2 Utah 133 | Utah | 1880
delivered the opinion of the court:
The appellants were indicted, tried and convicted of grand larceny, and sentenced to the penitentiary; but neither of the appellants had been arraigned nor had they pleaded.
The respondents claim that the arraignment and pleading were waived by the defendants in the manner stated in the transcript as, follows: “ When the case was called for trial, and when the jury had been impaneled, and before the trial had proceeded or begun, the court asked the district attorney, in the presence of the defendants and their attorneys, if the defendants had been arraigned, to which he answered ‘Yes,’ and the district attorney asked defendants if they had been arraigned, to which they each answered ‘ Yes.’ Frank Tilford, one of defendants’ attorneys, also answered, ‘Yes, I presume they have,’ whereupon the trial proceeded.”
If this language of the defendants could amount to a waiver under any circumstances, it certainly could not do so at the time it was offered. The jury had been impaneled before the question was asked the defendants; the presumed waiver, therefore, came too late.

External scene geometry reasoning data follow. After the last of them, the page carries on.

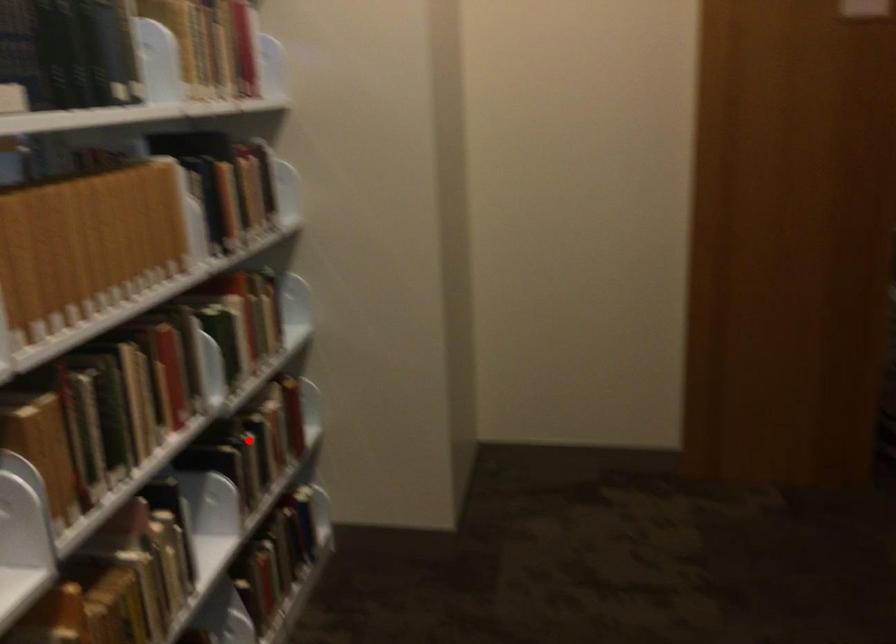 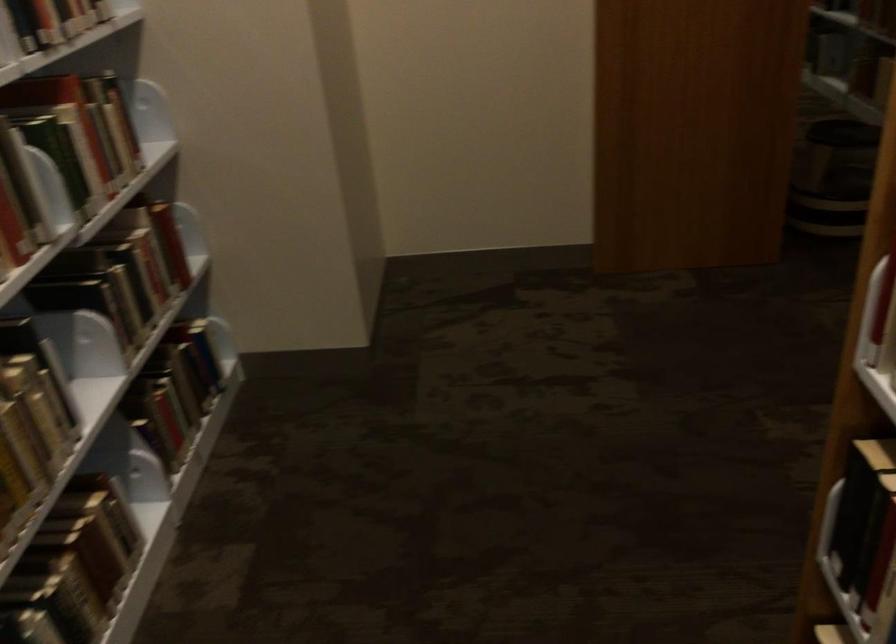 Question: I am providing you with two images of the same scene from different viewpoints. In image1, a red point is highlighted. Considering the same 3D point in image2, which of the following is correct?

Choices:
 (A) It is closer
 (B) It is farther

Answer: (A) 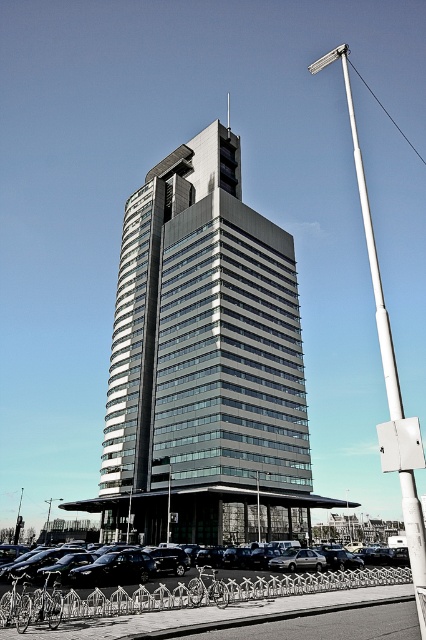 Does metallic glass tower at center have a lesser height compared to metallic silver car at center?

Incorrect, metallic glass tower at center's height does not fall short of metallic silver car at center's.

Does metallic glass tower at center come behind metallic silver car at center?

Yes, metallic glass tower at center is behind metallic silver car at center.

Is point (141, 372) positioned after point (46, 554)?

Yes.

You are a GUI agent. You are given a task and a screenshot of the screen. Output one action in this format:
    pyautogui.click(x=<x>, y=<y>)
    Task: Click on the metallic glass tower at center
    The width and height of the screenshot is (426, 640).
    Given the screenshot: What is the action you would take?
    pyautogui.click(x=201, y=352)

Between metallic glass tower at center and black asphalt parking lot at lower center, which one appears on the right side from the viewer's perspective?

From the viewer's perspective, black asphalt parking lot at lower center appears more on the right side.

Which is in front, point (224, 387) or point (345, 586)?

Point (345, 586)

Find the location of a particular element. metallic glass tower at center is located at coordinates (201, 352).

Does point (65, 595) come closer to viewer compared to point (69, 550)?

That is True.

Where is `black asphalt parking lot at lower center`? black asphalt parking lot at lower center is located at coordinates (311, 582). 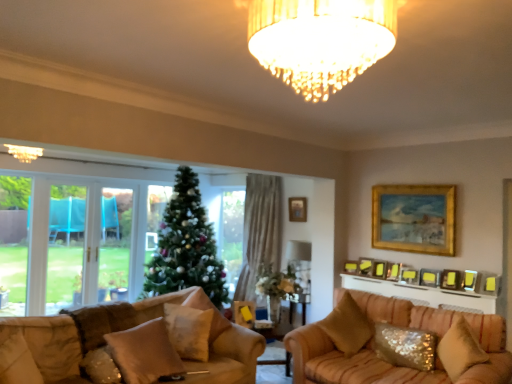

But had that language been used before the jury were impaneled it would not have been a waiver of the right to plead. The record must show that the parties pleaded, and in felony cases the pleading cannot be waived. It is -not the “ yes ” or “ no ” of the prisoner that is to decide whether a plea has been entered or not. The record is to be the source of information in such cases. Here the jury were sworn to try the issue joined when no issue had been joined. Their verdict, therefore, was in response to no issue. A verdict rendered under such circumstances ought not to stand.
As this point is decisive of the case it is not necessary to pass upon the other points.
The judgment of the District Court is set aside and a new trial granted.